Über Antworten oder Hinweise, wo ich dazu weitere Infos finde, wäre ich sehr dankbar. :knuddel:
»Dude, suckin' at something is the first step to being sorta good at something.« – Jake The Dog

gbwolf

Also mein Wissen dahingehend ist sehr beschränkt, aber vielleicht schickst du Kuddel mal eine PN, die ist seit Ewigkeiten mit dem Jugendrotkreuz zugange. Und wenn ihr vor Ort eine freiwillige Feuerwehr habet: Die freuen sich sicherlich, von ihrem Wissen zu erzählen. Gerade jetzt kommt man da vielleicht auf einem Weihnachtsmarkt gut ins Gespräch.

Hanna

Also, ich habe in meinem Leben schon zweimal 112 gewählt. Da wird man freundlich begrüßt mit "Notrufzentrale. Was kann ich für sie tun." Anders als bei 110, wo man erst mal in einer Warteschleife landet. Einmal hatte sich der Tischler nebenan schwer verletzt und ich brauchte bloß "Tischler" sagen und zwei Minuten später war schon ein Rettungswagen da. Solange wurde ich aber am Telefon gehalten.

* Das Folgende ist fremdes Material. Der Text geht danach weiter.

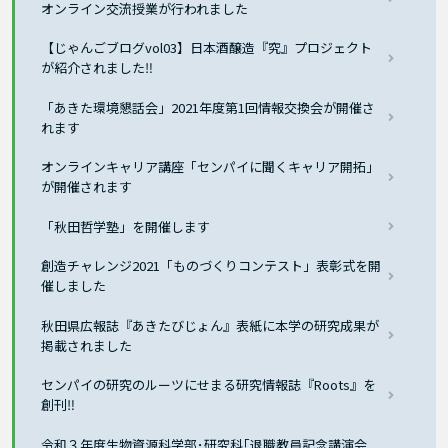
オンライン交流授業が行われました
【じゃんごブログvol03】日本酒醸造『究』プロジェクト
が紹介されました‼
「あきた環境懇話会」2021年度第1回情報交換会が開催さ
れます
オンラインキャリア講座「センパイに聞くキャリア開拓」
が開催されます
「秋田哲学塾」を開催します
創造チャレンジ2021「ものづくりコンテスト」表彰式を開
催しました
秋田県広報誌『あきたびじょん』表紙に本学の研究成果が
掲載されました
センパイの研究のルーツにせまる研究情報誌『Roots』を
創刊‼
令和３年度生物資源科学部･研究科｢退職教員記念講演会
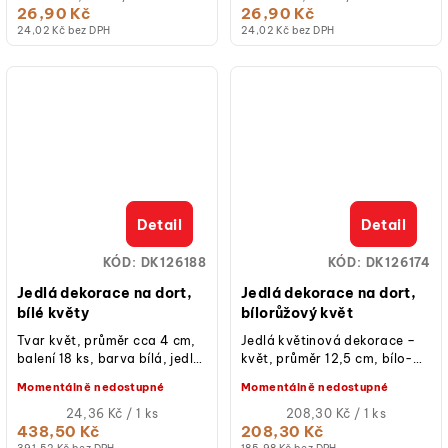
cena:
cena:
26,90 Kč
26,90 Kč
24,02 Kč bez DPH
24,02 Kč bez DPH
Detail
Detail
KÓD:
DK126188
KÓD:
DK126174
Jedlá dekorace na dort,
Jedlá dekorace na dort,
bílé květy
bílorůžový květ
Tvar květ, průměr cca 4 cm,
Jedlá květinová dekorace –
balení 18 ks, barva bílá, jedlé,
květ, průměr 12,5 cm, bílo-
určeno pro zdobení dortů a
růžová barva, jedlý papír;
Momentálně nedostupné
Momentálně nedostupné
dezertů.
hotová k použití na dorty,
Měrná
řezy...
Měrná
24,36 Kč / 1 ks
208,30 Kč / 1 ks
cena:
cena:
438,50 Kč
208,30 Kč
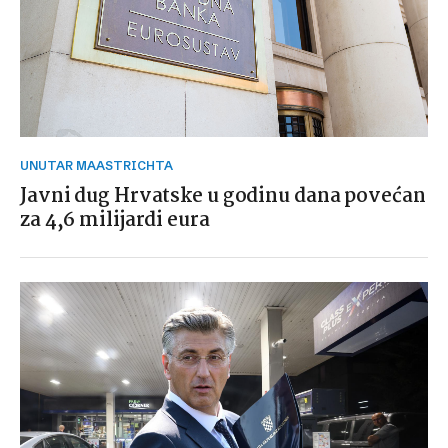
UNUTAR MAASTRICHTA
Javni dug Hrvatske u godinu dana povećan
za 4,6 milijardi eura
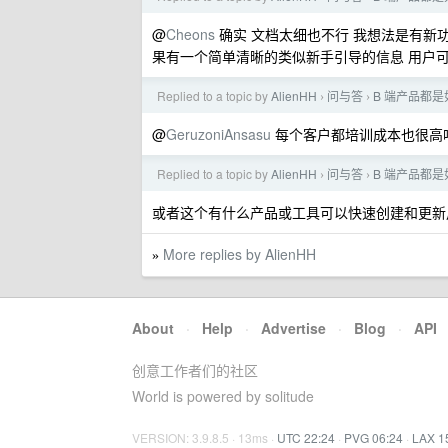
@
Cheons
确实 文档太细也不行 我想法是有新
果有一个简单清晰的类似新手引导的信息 用户
Replied to a topic by
AlienHH
问与答
B 端产品都
›
›
@
GeruzoniAnsasu
每个客户都培训成本也很高
Replied to a topic by
AlienHH
问与答
B 端产品都
›
›
或者这个有什么产品或工具可以快速创建和更新
More replies by AlienHH
»
About
·
Help
·
Advertise
·
Blog
·
API
创意工作者们的社区
World is powered by solitude
VERSION: 3.9.8.5 · 13ms ·
UTC 22:24
·
PVG 06:24
·
LAX 1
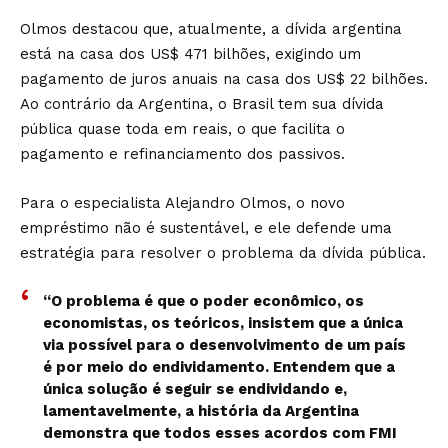
Olmos destacou que, atualmente, a dívida argentina
está na casa dos US$ 471 bilhões, exigindo um
pagamento de juros anuais na casa dos US$ 22 bilhões.
Ao contrário da Argentina, o Brasil tem sua dívida
pública quase toda em reais, o que facilita o
pagamento e refinanciamento dos passivos.
Para o especialista Alejandro Olmos, o novo
empréstimo não é sustentável, e ele defende uma
estratégia para resolver o problema da dívida pública.
“O problema é que o poder econômico, os
economistas, os teóricos, insistem que a única
via possível para o desenvolvimento de um país
é por meio do endividamento. Entendem que a
única solução é seguir se endividando e,
lamentavelmente, a história da Argentina
demonstra que todos esses acordos com FMI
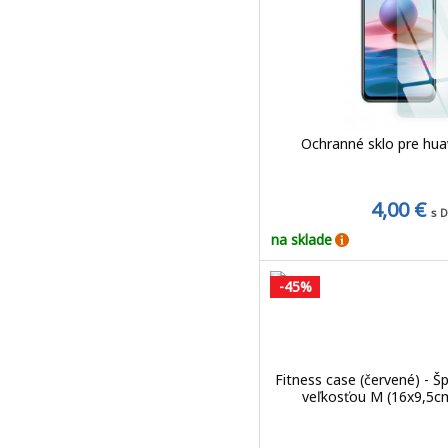
Ochranné sklo pre hua
4,00 €
s 
na sklade
-45%
Fitness case (červené) - Š
veľkosťou M (16x9,5c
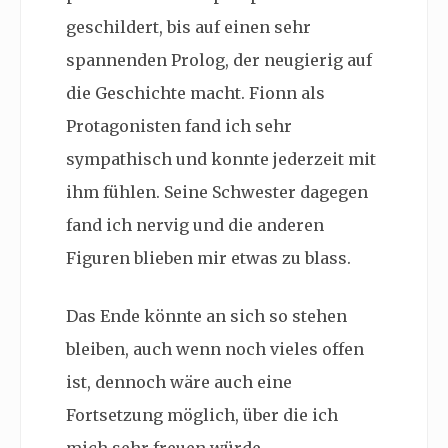
geschildert, bis auf einen sehr
spannenden Prolog, der neugierig auf
die Geschichte macht. Fionn als
Protagonisten fand ich sehr
sympathisch und konnte jederzeit mit
ihm fühlen. Seine Schwester dagegen
fand ich nervig und die anderen
Figuren blieben mir etwas zu blass.
Das Ende könnte an sich so stehen
bleiben, auch wenn noch vieles offen
ist, dennoch wäre auch eine
Fortsetzung möglich, über die ich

Die begleiten dich schon auch telefonisch bei Erste-Hilfe-Maßnahmen und behalten dich am Telefon bis Hilfe eintrifft, allein schon, um den Anrufer zu beruhigen.

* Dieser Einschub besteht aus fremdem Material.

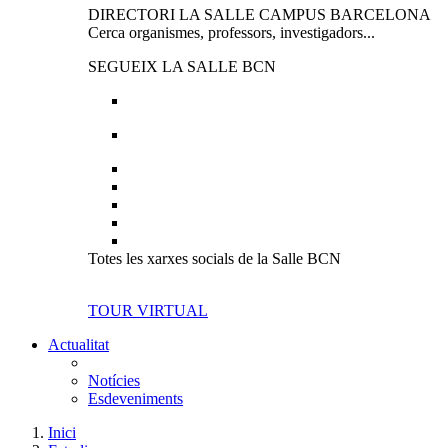
DIRECTORI LA SALLE CAMPUS BARCELONA
Cerca organismes, professors, investigadors...
SEGUEIX LA SALLE BCN
Totes les xarxes socials de la Salle BCN
TOUR VIRTUAL
Actualitat
Notícies
Esdeveniments
Inici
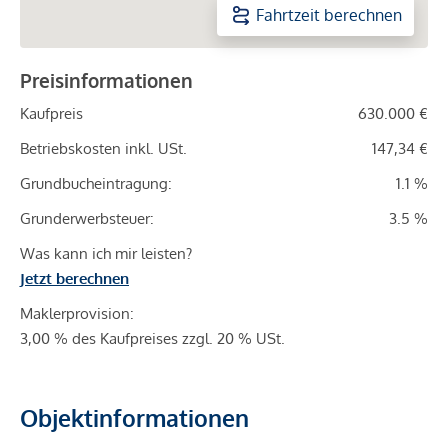
Fahrtzeit berechnen
Preisinformationen
Kaufpreis
630.000 €
Betriebskosten inkl. USt.
147,34 €
Grundbucheintragung:
1.1 %
Grunderwerbsteuer:
3.5 %
Was kann ich mir leisten?
Jetzt berechnen
Maklerprovision:
3,00 % des Kaufpreises zzgl. 20 % USt.
Objektinformationen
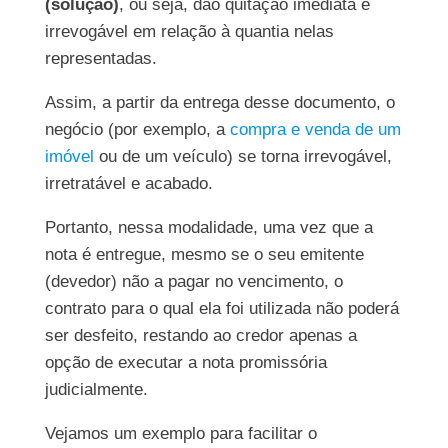
(solução)
, ou seja, dão quitação imediata e
irrevogável em relação à quantia nelas
representadas.
Assim, a partir da entrega desse documento, o
negócio (por exemplo, a
compra e venda de um
imóvel
ou de um veículo) se torna irrevogável,
irretratável e acabado.
Portanto, nessa modalidade, uma vez que a
nota é entregue, mesmo se o seu emitente
(devedor) não a pagar no vencimento, o
contrato para o qual ela foi utilizada não poderá
ser desfeito, restando ao credor apenas a
opção de executar a nota promissória
judicialmente.
Vejamos um exemplo para facilitar o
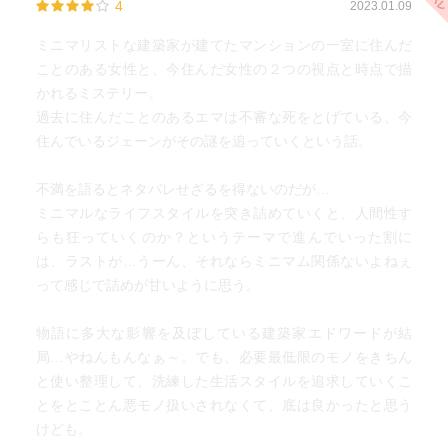
4
2023.01.09
ミニマリストな建築家が建てたマンションの一室に住んだ
ことのある女性と、今住んだ女性の２つの視点と時点で描
かれるミステリー。
過去に住んだことのあるエマは不審な死をとげている、今
住んでいるジェーンがその謎を追っていくという話。
不満を語るとネタバレせざるを得ないのだが…
ミニマルなライフスタイルを突き詰めていくと、人間性す
らも狂っていくのか？というテーマで進んでいった割に
は、ラストが…うーん、それならミニマム関係ないよねぇ
って感じで詰めが甘いように思う。
物語に多大な影響を及ぼしている建築家エドワードが結
局…やねんもんなぁ～。でも、必要最低限のモノをきちん
と使い整理して、洗練した生活スタイルを追求していくこ
とをとことん悪モノ扱いされなくて、底は良かったと思う
けども。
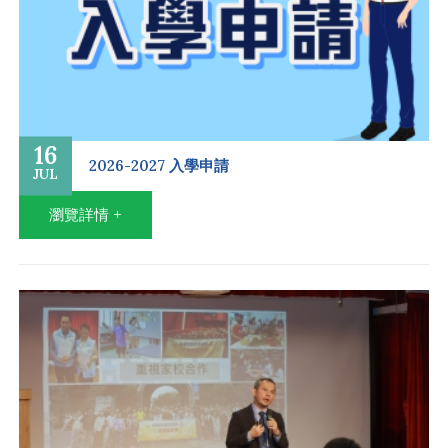
16
2026-2027 入學申請
JUL
瀏覽詳情 +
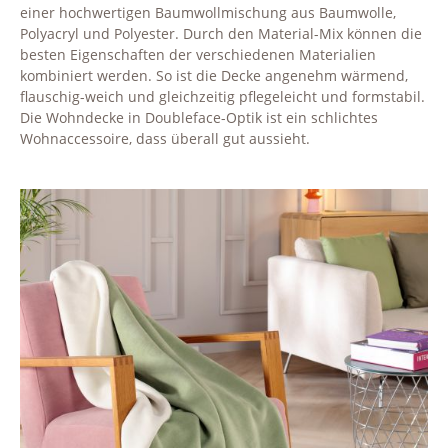
einer hochwertigen Baumwollmischung aus Baumwolle,
Polyacryl und Polyester. Durch den Material-Mix können die
besten Eigenschaften der verschiedenen Materialien
kombiniert werden. So ist die Decke angenehm wärmend,
flauschig-weich und gleichzeitig pflegeleicht und formstabil.
Die Wohndecke in Doubleface-Optik ist ein schlichtes
Wohnaccessoire, dass überall gut aussieht.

Das andere Mal habe ich einen Brand gemeldet, da das aber an öffentlicher Stelle war und nicht bei mir zuhause, musste ich nicht dranbleiben.
#notdeadyet

Rynn

#3
Vielen Dank euch beiden, das hilft mir schon sehr weiter. :knuddel:
Nur in der Frage, ob mein Prota jetzt die Blutung stillen würde oder nicht, bin ich noch unentschlossen. Ich habe bei meinen Recherchen auch die Info gefunden, dass es vorkommen kann, dass man es damit noch schlimmer macht: Dann überlebt der Patient zwar die Blutung, dafür entzündet sich durch den Dreck, weil man eben selten ein steriles Tuch zur Hand hat, die Wunde. Deshalb würde ich da auf jeden Fall gern wissen, was die Person am Telefon tun würde: zum Abdrücken raten oder eben nicht. (Ich nehme mal an, man drückt trotzdem ab, aber ich will ja nicht nur annehmen ... ::))

@Nadine
Der Hinweis mit dem Weihnachtsmarkt ist sehr gut. :) Das merke ich mir! Und bei Kuddel werde ich mal melden (falls sie es nicht schon von selbst tut, wenn sie das Thema hier sieht). ;)
»Dude, suckin' at something is the first step to being sorta good at something.« – Jake The Dog

Fianna


Rynn

Zitat von: Fianna am 08. Dezember 2012, 21:31:46
Ich frag mal mein Exexfreund :)
Wenn der in dem Bereich arbeitet, dann sehr gern! Vielen Dank!
»Dude, suckin' at something is the first step to being sorta good at something.« – Jake The Dog

KaPunkt

Tja, also erstmal vorne weg: Meine Zeit bei der Freiwilligen Feuerwehr ist lange vorbei, und alle meine Aussagen gelten daher ohne Gewähr und sind eher als Meinungstrend zu verstehen. Was der Notruf empfiehlt, weiß ich nicht.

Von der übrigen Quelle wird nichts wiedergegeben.